No centro dessa religião está uma árvore da caatinga, a jurema-preta (Mimosa tenuiflora). A bebida cerimonial chamada de vinho da jurema se prepara com a raiz da planta, que contém a substância psicodélica dimetiltriptamina (DMT), mesmo modificador da consciência presente na ayahuasca, ou daime, que vem sendo investigado pela ciência por seu potencial antidepressivo.

A curiosidade que leva as pessoas à Jurema, umbandizada ou não, extravasou do Nordeste também para o exterior. Por outro lado, não se pode dizer que tenha alcançado a mesma disseminação do Santo Daime ou da União do Vegetal.

As raízes do Catimbó se imiscuem também, além das ramas ameríndia e africana, no catolicismo tradicional e na feitiçaria portuguesa, assinala Ismael Pordeus Júnior, da Universidade Federal do Ceará, no artigo “A Expansão da Jurema na Península Ibérica” (Revista de Ciências Sociais, 2016, p. 248).
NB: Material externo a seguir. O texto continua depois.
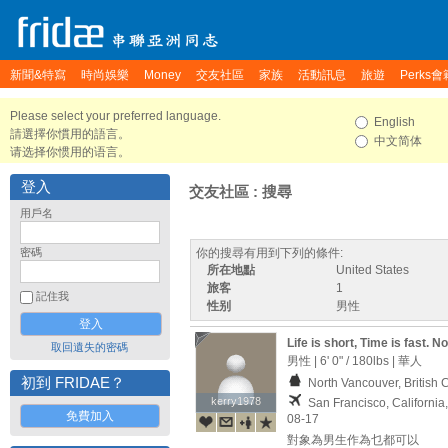
新聞&特寫
時尚娛樂
Money
交友社區
家族
活動訊息
旅遊
Perks會
Please select your preferred language.
English
請選擇你慣用的語言。
中文简体
请选择你惯用的语言。
登入
交友社區 : 搜尋
用戶名
密碼
你的搜尋有用到下列的條件:
所在地點
United States
旅客
1
記住我
性别
男性
Life is short, Time is fast. N
取回遺失的密碼
So enjoy every moment as i
男性 |
6' 0"
/
180lbs
| 華人
初到 FRIDAE？
North Vancouver, British
kerry1978
kerry1978
San Francisco, California
免費加入
08-17
對象為男生作為乜都可以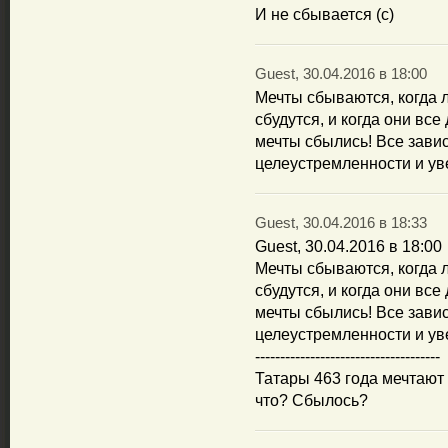
И не сбывается (с)
Guest, 30.04.2016 в 18:00
Мечты сбываются, когда л
сбудутся, и когда они все
мечты сбылись! Все зави
целеустремленности и ув
Guest, 30.04.2016 в 18:33
Guest, 30.04.2016 в 18:00
Мечты сбываются, когда л
сбудутся, и когда они все
мечты сбылись! Все зави
целеустремленности и ув
-------------------------------------
Татары 463 года мечтают
что? Сбылось?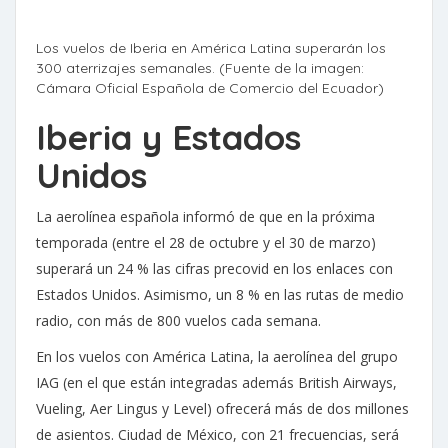
Los vuelos de Iberia en América Latina superarán los
300 aterrizajes semanales. (Fuente de la imagen:
Cámara Oficial Española de Comercio del Ecuador)
Iberia y Estados
Unidos
La aerolínea española informó de que en la próxima
temporada (entre el 28 de octubre y el 30 de marzo)
superará un 24 % las cifras precovid en los enlaces con
Estados Unidos. Asimismo, un 8 % en las rutas de medio
radio, con más de 800 vuelos cada semana.
En los vuelos con América Latina, la aerolínea del grupo
IAG (en el que están integradas además British Airways,
Vueling, Aer Lingus y Level) ofrecerá más de dos millones
de asientos. Ciudad de México, con 21 frecuencias, será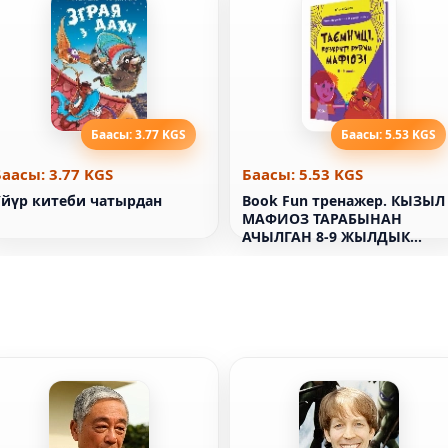
Баасы: 3.77 KGS
Баасы: 5.53 KGS
Баасы: 3.77 KGS
Баасы: 5.53 KGS
Үйүр китеби чатырдан
Book Fun тренажер. КЫЗЫЛ
МАФИОЗ ТАРАБЫНАН
АЧЫЛГАН 8-9 ЖЫЛДЫК
СЫРЛАР, ЖАНА ГАНА ЭМЕС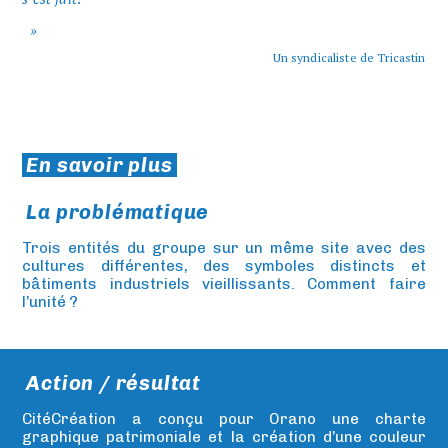
Un syndicaliste de Tricastin
En savoir plus
La problématique
Trois entités du groupe sur un même site avec des
cultures différentes, des symboles distincts et
bâtiments industriels vieillissants. Comment faire
l’unité ?
Action / résultat
CitéCréation a conçu pour Orano une charte
graphique patrimoniale et la création d’une couleur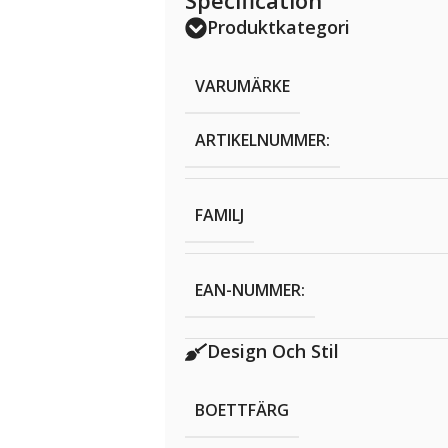
Specification
Produktkategori
VARUMÄRKE
ARTIKELNUMMER:
FAMILJ
EAN-NUMMER:
Design Och Stil
BOETTFÄRG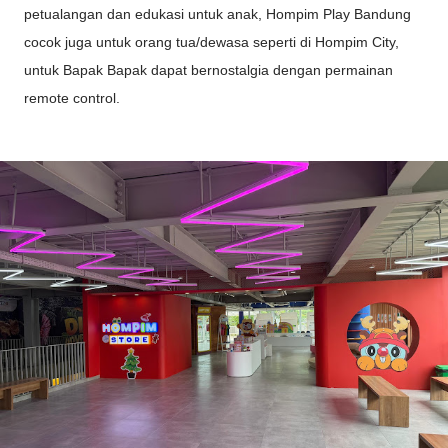
petualangan dan edukasi untuk anak, Hompim Play Bandung
cocok juga untuk orang tua/dewasa seperti di Hompim City,
untuk Bapak Bapak dapat bernostalgia dengan permainan
remote control.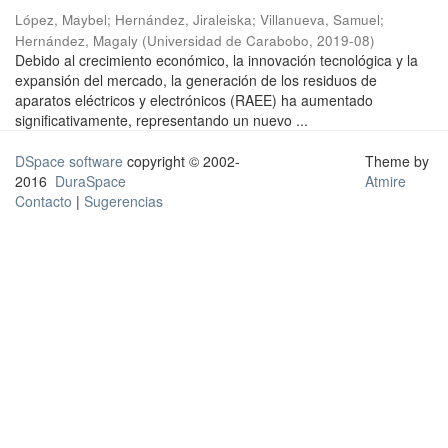
López, Maybel
;
Hernández, Jiraleiska
;
Villanueva, Samuel
;
Hernández, Magaly
(
Universidad de Carabobo
,
2019-08
)
Debido al crecimiento económico, la innovación tecnológica y la
expansión del mercado, la generación de los residuos de
aparatos eléctricos y electrónicos (RAEE) ha aumentado
significativamente, representando un nuevo ...
DSpace software
copyright © 2002-
Theme by
2016
DuraSpace
Atmire
Contacto
|
Sugerencias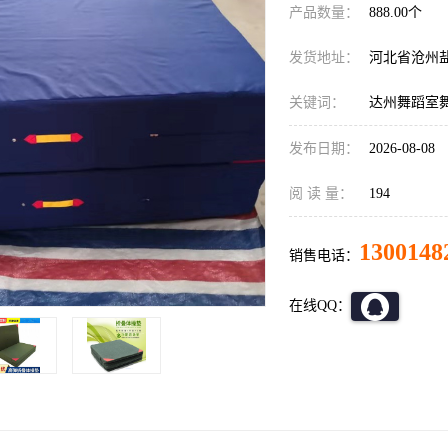
产品数量：
888.00个
发货地址：
河北省沧州
关键词：
达州舞蹈室
发布日期：
2026-08-08
阅 读 量：
194
1300148
销售电话：
在线QQ：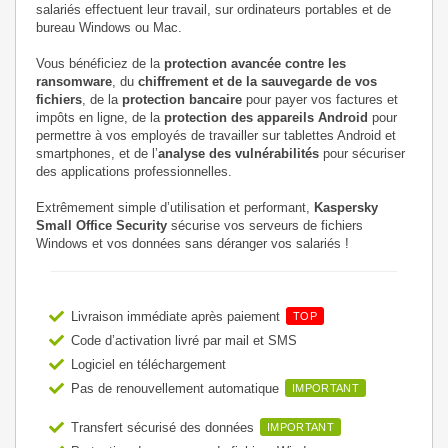
salariés effectuent leur travail, sur ordinateurs portables et de
bureau Windows ou Mac.
Vous bénéficiez de la
protection avancée contre les
ransomware
, du
chiffrement et de la sauvegarde de vos
fichiers
, de la
protection bancaire
pour payer vos factures et
impôts en ligne, de la
protection des appareils Android
pour
permettre à vos employés de travailler sur tablettes Android et
smartphones, et de l’
analyse des vulnérabilités
pour sécuriser
des applications professionnelles.
Extrêmement simple d’utilisation et performant,
Kaspersky
Small Office Security
sécurise vos serveurs de fichiers
Windows et vos données sans déranger vos salariés !
Livraison immédiate après paiement
TOP
Code d’activation livré par mail et SMS
Logiciel en téléchargement
Pas de renouvellement automatique
IMPORTANT
Transfert sécurisé des données
IMPORTANT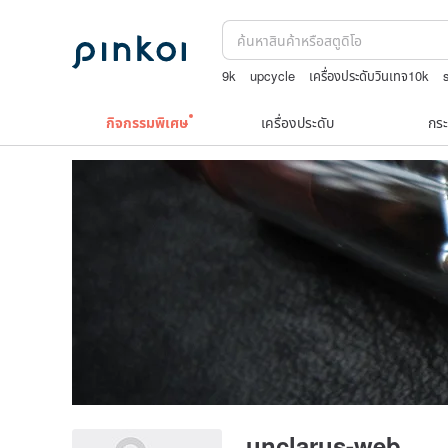
9k
upcycle
เครื่องประดับวินเทจ10k
TEAK WOOD
สร้อยคอทองคำวินเทจ￼
กิจกรรมพิเศษ
เครื่องประดับ
กระ
unclarus-web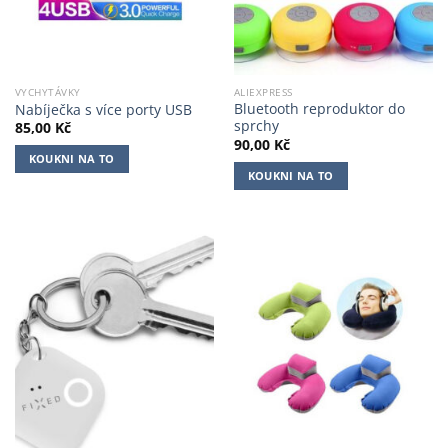
VYCHYTÁVKY
ALIEXPRESS
Bluetooth reproduktor do
Nabíječka s více porty USB
sprchy
85,00
Kč
90,00
Kč
KOUKNI NA TO
KOUKNI NA TO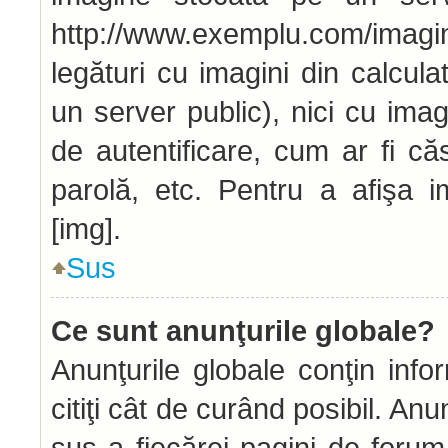
http://www.exemplu.com/imag
legături cu imagini din calcu
un server public), nici cu ima
de autentificare, cum ar fi căs
parolă, etc. Pentru a afişa i
[img].
Sus
Ce sunt anunţurile globale?
Anunţurile globale conţin infor
citiţi cât de curând posibil. An
sus a fiecărei pagini de forum 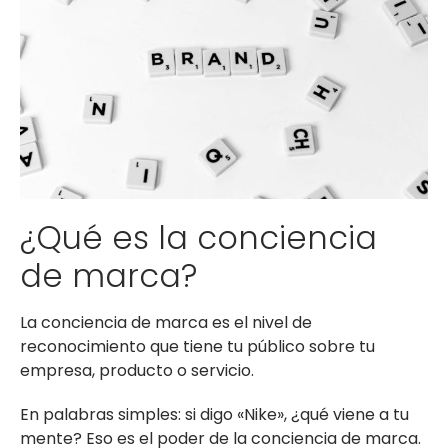
¿Qué es la conciencia
de marca?
La conciencia de marca es el nivel de
reconocimiento que tiene tu público sobre tu
empresa, producto o servicio.
En palabras simples: si digo «Nike», ¿qué viene a tu
mente? Eso es el poder de la conciencia de marca.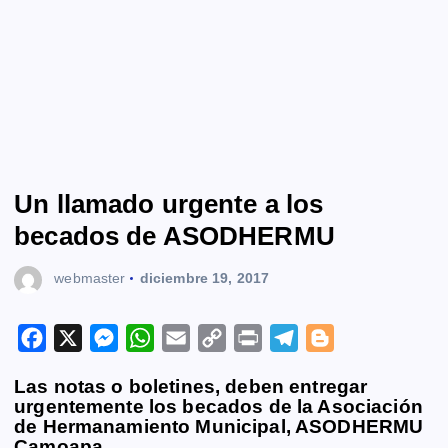
Un llamado urgente a los
becados de ASODHERMU
webmaster
diciembre 19, 2017
F
X
M
W
E
C
P
T
B
a
e
h
m
o
r
e
l
Las notas o boletines, deben entregar
c
s
a
a
p
i
l
o
urgentemente los becados de la Asociación
e
s
t
i
y
n
e
g
de Hermanamiento Municipal, ASODHERMU
Camoapa.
A mestiçagem que tivera início com a colonização dá uma volta completa e retorna à metrópole na bagagem de “peregrinos carismáticos”. Segundo Pordeus Júnior, esse retorno começa já na esteira da Revolução dos Cravos, tendo como pioneira Virgínia Albuquerque, portuguesa que em 1950 se mudara para o Rio, onde se converteu à Umbanda, prática que levaria consigo ao se reestabelecer em Portugal.

Após a virada do século 21, chega a vez de a Jurema trasladar-se para a Península Ibérica, alcançando primeiramente Madri e depois Cadaval e Azeitão, em Portugal. Um dos pioneiros foi o juremeiro e pai de santo Arnaldo Burgos, originário do Recife.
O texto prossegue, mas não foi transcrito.